CASE REPORT


https://doi.org/10.5005/jp-journals-10016-1254
International Journal of Infertility & Fetal Medicine
Volume 13 | Issue 1 | Year 2022

Pregnancy Rate after Tubal Reanastomosis: A Case Presentation and Systematic Review


Muhammad A Zucha1, Muhammad Lutfi2, Supak Silawani3, Anastasia Feliciana4, Pritania Astari5

1,2Department of Obstetrics and Gynecology, Universitas Gadjah Mada, Sleman, Yogyakarta, Indonesia

3Department of Obstetrics and Gynecology, Universitas Palangkaraya, Palangkaraya, Central Kalimantan, Indonesia

4,5School of Medicine, Universitas Gadjah Mada, Sleman, Yogyakarta, Indonesia

Corresponding Author: Muhammad A Zucha, Department of Obstetrics and Gynecology, Universitas Gadjah Mada, Sleman, Yogyakarta, Indonesia, Phone: +62 81391664860, e-mail: ary_zucha@yahoo.co.id

ABSTRACT

Tubal reanastomosis is an option to recanalize fallopian tubes after previous sterilization. Several factors may be important in defining the success rate afterwards. This paper aimed to describe our experience performing tubal reanastomosis, and discuss the fertility outcome through a systematic literature review. We successfully performed tubal reanastomosis that resulted in pregnancy within 1 year after the procedure. Microsurgical tubal reanastomosis was performed with four-stitch technique. In addition, we conducted systematic searching to describe the efficacy of tubal reanastomosis in reversing the fertility status. MEDLINE database was searched with keywords: tubal reanastomosis, sterilization, and fertility. According to our criteria and search protocol, 16 studies were found, including 8,584 subjects. Data of pregnancy rate of those studies were collected to determine a cumulative pregnancy rate. According to our systematic review, we found tubal reanastomosis may result in successful conception of 70.27% of patients. Moreover, microsurgical tubal reanastomosis has comparable outcome in comparison to minimal invasive surgical approach. Therefore, tubal reanastomosis with microsurgery may be provided to reverse fertility status in low-resource settings. Our results mainly impact on patients who underwent tubal sterilization but need a fertility reversal. Our shared technique may be used as an important insight for the surgical approach. More importantly, pregnancy rates from the systematic review may be used as evidence-based prediction number of pregnancies.

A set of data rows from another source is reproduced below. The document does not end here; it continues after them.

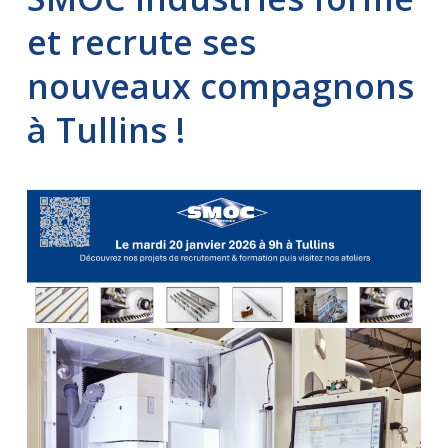
et recrute ses
nouveaux compagnons
à Tullins !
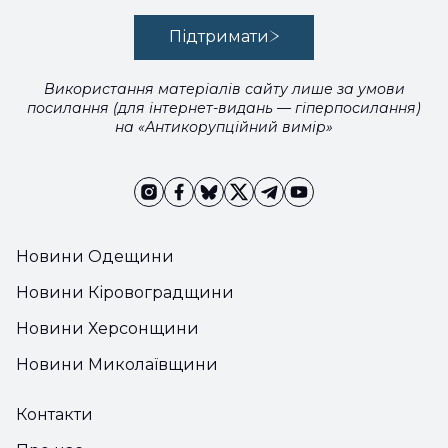
Підтримати
Використання матеріалів сайту лише за умови
посилання (для інтернет-видань — гіперпосилання)
на «Антикорупційний вимір»
Новини Одещини
Новини Кіровоградщини
Новини Херсонщини
Новини Миколаївщини
Контакти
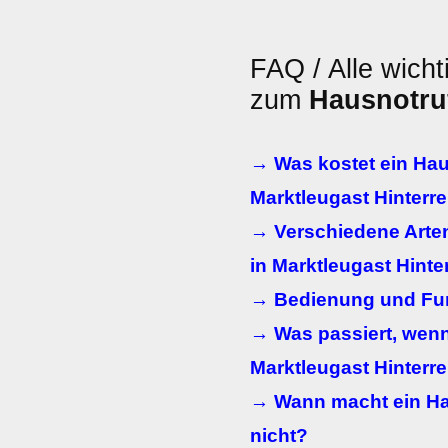
FAQ / Alle wicht
zum
Hausnotru
→ Was kostet ein Hau
Marktleugast Hinterr
→ Verschiedene Arte
in Marktleugast Hinte
→ Bedienung und Fun
→ Was passiert, wenn
Marktleugast Hinterre
→ Wann macht ein Ha
nicht?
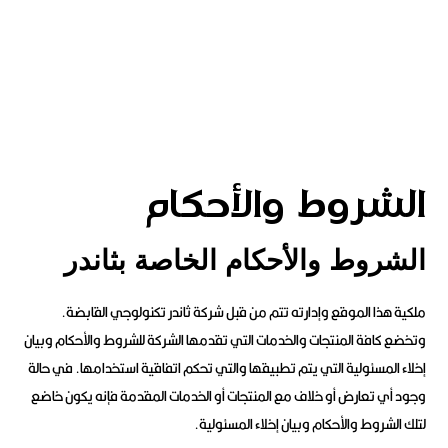
الشروط والأحكام
الشروط والأحكام الخاصة بثاندر
ملكية هذا الموقع وإدارته تتم من قبل شركة ثاندر تكنولوجي القابضة.
وتخضع كافة المنتجات والخدمات التي تقدمها الشركة للشروط والأحكام وبيان
إخلاء المسئولية التي يتم تطبيقها والتي تحكم اتفاقية استخدامها. في حالة
وجود أي تعارض أو خلاف مع المنتجات أو الخدمات المقدمة فإنه يكون خاضع
لتلك الشروط والأحكام وبيان إخلاء المسئولية.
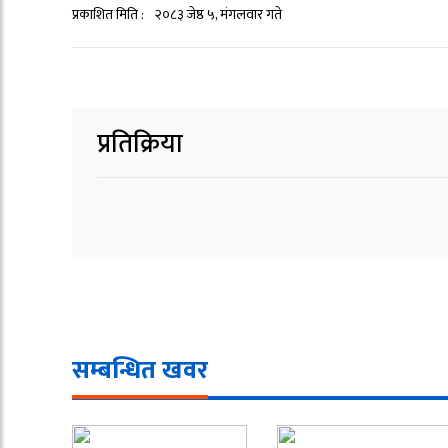
प्रकाशित मिति :
२०८३ जेष्ठ ५, मंगलवार गते
प्रतिक्रिया
सम्बन्धित खवर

How to cite this article: Zucha MA, Lutfi M, Silawani S, et al. Pregnancy Rate after Tubal Reanastomosis: A Case Presentation and Systematic Review. Int J Infertil Fetal Med 2022;13(1):28–33.

Source of support: Nil

Conflict of interest: None

Keywords: Female sterilization, Pregnancy rate, Tubal microsurgery, Tubal reanastomosis.

BACKGROUND

Sterilization is one of the preferred contraceptive techniques for couples who do not want more children. In addition, female sterilization is often indicated for women when pregnancy is contraindicated, for example, those who have Class Risk IV of a major cardiac event. Female sterilization is preferred since the fecundity loss is unrelated to hormonal change or sexual function compromise.1 Female sterilization represents around 19% of contraception use in developing countries. In Indonesia, with the increasing proportion of women aged 35–49 and an increasing number of contraceptive prevalence rates (CPR), the estimate of female sterilization needs is around 28 million women.2 However, in some patients who previously underwent female sterilization, due to several reasons they want to have children again. Accordingly, tubal reanastomosis is one possible way to conceive for women desiring fertility who previously underwent tubal sterilization. This method may be preferred especially in low-resource settings or in developing countries because of its cost-effectiveness and feasibility.2

Tubal reanastomosis is a microsurgical technique to recanalize fallopian tubes after previous sterilization. This procedure involves a loupe or microscope for magnifying the tubes during reanastomosis procedure. Minimally invasive laparoscopy or robotic-assisted surgery are other alternative ways available to perform tubal reanastomosis surgery.3 The outcome and success rate following tubal reanastomosis differ among patients, indicating several factors may affect the outcome. This study presents one report of a successful procedure of tubal reanastomosis. We also discuss the possible factors to improve the success rate of tubal reanastomosis. Systematic literature searching was done from the MEDLINE database.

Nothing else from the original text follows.